The evidence of mental health
THERE IS A CATCH phrase that dominates the clinical landscape of medical and psychiatric mental health care-evidence-based practice (EBP). Indeed, on any given day these phrases can be heard to be uttered in the hallways of our academic institutions as well as our clinical institutions; and are often narrowly interpreted to mean practices that have a proven efficacy based on empirical study and data. Certainly, in this era of EBP, research dissemination and utilization have been given deserved emphasis in the context of clinical practice. Yet, at the risk of seeming antiscience (which I am not), I wonder whether we have taken EBP and Best Practices so far down the research path that we have lost sight of the role of clinical judgment and forgotten that research outcomes cannot always be translated down to the particulars of an individual clinical case. And, perhaps we have become so enamored with EBP and Best Practices that, especially among our colleagues in academic settings, we no longer value clinical scholarship that is narrative, reflective, or otherwise nonempirical in nature-witness the increased emphasis on databased manuscripts in appointments and promotions criteria in our academic institutions and the emphasis on EBP in the classroom, clinical, and written assignments of our graduate psychiatric mental health nursing programs.

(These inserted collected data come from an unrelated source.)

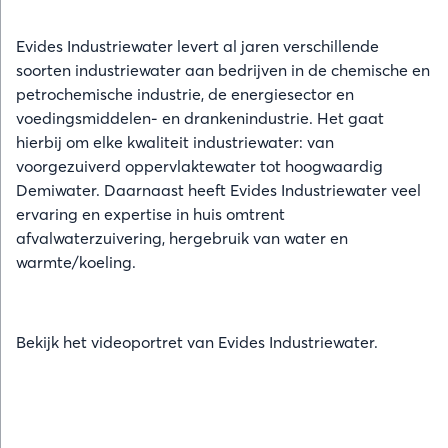
Evides Industriewater levert al jaren verschillende
soorten industriewater aan bedrijven in de chemische en
petrochemische industrie, de energiesector en
voedingsmiddelen- en drankenindustrie. Het gaat
hierbij om elke kwaliteit industriewater: van
voorgezuiverd oppervlaktewater tot hoogwaardig
Demiwater. Daarnaast heeft Evides Industriewater veel
ervaring en expertise in huis omtrent
afvalwaterzuivering, hergebruik van water en
warmte/koeling.
Bekijk het videoportret van Evides Industriewater.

Surely I can’t be opposed to evidence in the context of psychiatric mental health nursing practice! Of course not! But, I have witnessed the disappearance of certain types of evidence that concerns me. I have watched it disappear from these pages as well as from our academic programs and our practice dialogues. It is sadly rare that authors submit clinical narratives, think pieces or substantive case discussions to this journal. I have had people tell me that because Archives of Psychiatric Nursing is a research journal they would not think of submitting “softer” manuscripts for our consideration. Yet it is these “softer” pieces that will likely illuminate the important variations from the empirical norm-the clinical case that defies the evidence; or the untoward response to tried and tested pharmacological interventions. I have also had psychiatric mental health nurses tell me that they don’t read Archives of Psychiatric Nursing because it is about research not practice! It seems pretty obvious to me that one cannot be about clinical research without being about practice. It is equally obvious that research alone does not and cannot define the entire domain of practice.

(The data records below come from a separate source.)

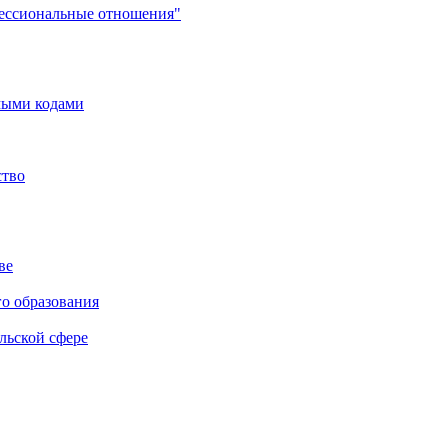
фессиональные отношения"
мыми кодами
ство
ве
го образования
льской сфере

So, just what is the evidence in EBP? I think it is the carefully considered combination of research evidence, clinical evidence based on assessment and observation, inputs from the individual patient, and expert clinical judgment based on all of these things. Our science is not nearly so refined that there is only one best practice or intervention for a given clinical problem. For the most part we are faced with choices among practices for which there is competing evidence that must be fit to the individual clinical situation.
How do we inform the choices we make in practice? In real life we consult with our practice colleagues who are experts in the area in question; read the research literature; and consult with our patients who are, afterall, the experts in their own personal preferences, values and reactions to treatment. And, how will we refine our capacity to evaluate such evidence if we don’t write about it and share it in public forums that might allow for examination and discourse?
When is the last time you made a clinical decision that did not follow the linear path of the “evidence”? What were the factors that made you choose a different path? How did things turn out for that patient? How do you explain the outcome given the deviation from the evidence? This is the stuff of an intriguing manuscript and it belongs in a journal like Archives of Psychiatric Nursing precisely because we are about clinical research and practice and the only way we can fulfill this mission is with all the evidence, not just the empirical evidence.
I encourage you to think about your practice and the types of evidence that inform your clinical judgments. I particularly encourage you to think about those contrary cases that seem to defy the empirical evidence. Don’t restrict your thoughts to late-night private musings or discourse with a few trusted colleagues. Put it on paper and dare to expose it to review and dissemination so that we can begin to recapture the evidence of clinical judgment and clinical narrative alongside the evidence of research-only then will we have all the stuff we need for EBP and only then will Archives of Psychiatric Nursing fulfill its commitment to shape psychiatric mental health nursing practice.